- **Goal of the exercise**: Hunt through the entries for the word "Locate" and copy each line in which it appears.

== Exercise material ==

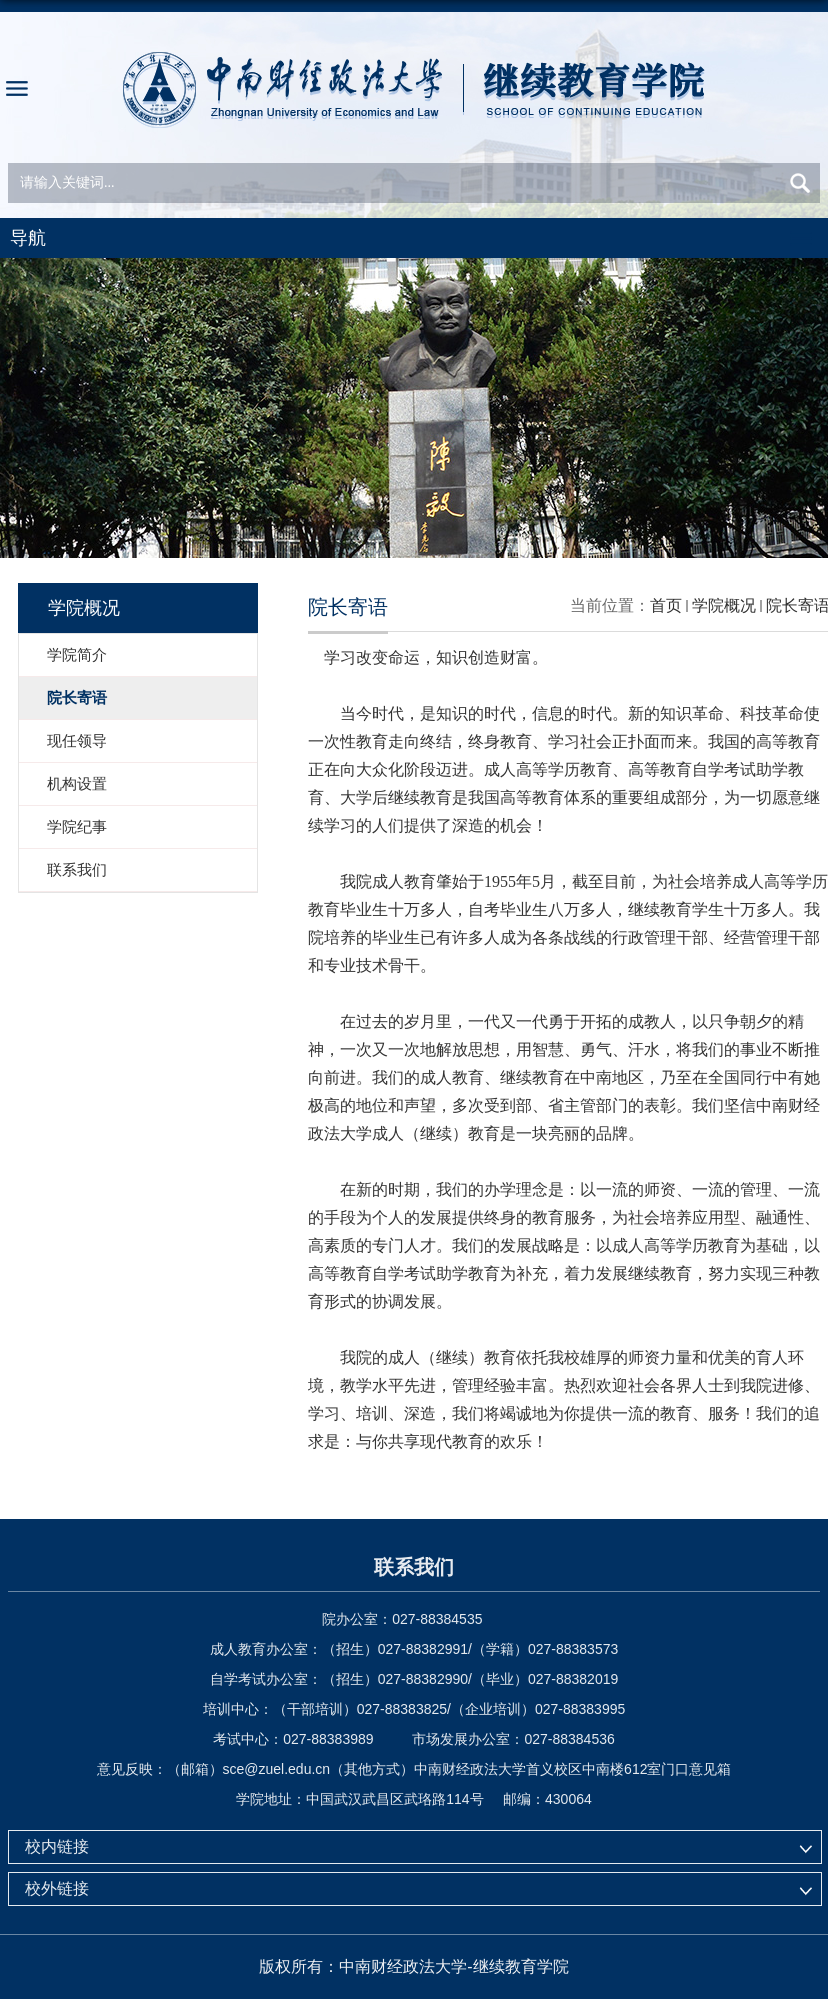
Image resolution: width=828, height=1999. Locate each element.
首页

===
== Exercise material ==

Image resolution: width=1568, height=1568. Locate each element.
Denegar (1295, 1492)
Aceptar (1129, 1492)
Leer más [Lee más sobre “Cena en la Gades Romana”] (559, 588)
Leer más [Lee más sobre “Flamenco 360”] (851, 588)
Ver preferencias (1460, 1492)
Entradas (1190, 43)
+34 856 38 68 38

===
== Exercise material ==

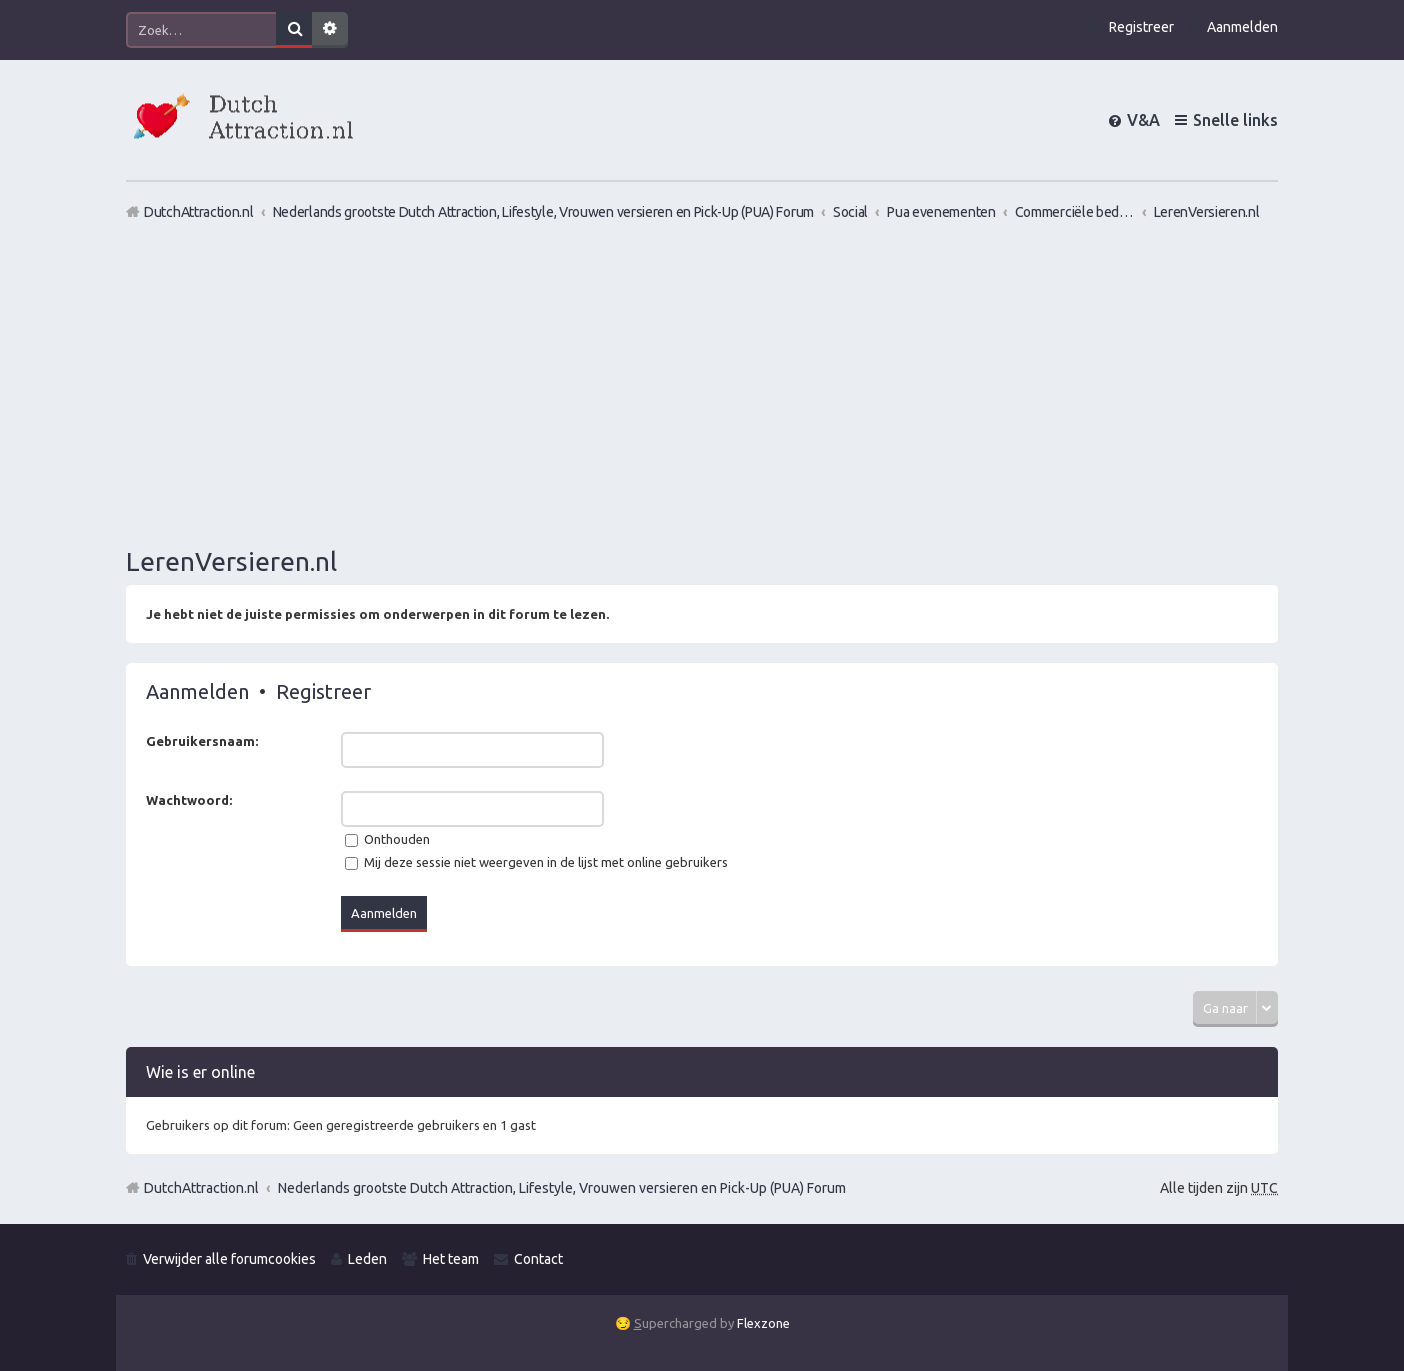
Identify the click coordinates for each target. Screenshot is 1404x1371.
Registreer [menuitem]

===

- **Response area**:
Image resolution: width=828, height=1999. Locate each element.
Image resolution: width=1568, height=1568. Locate each element.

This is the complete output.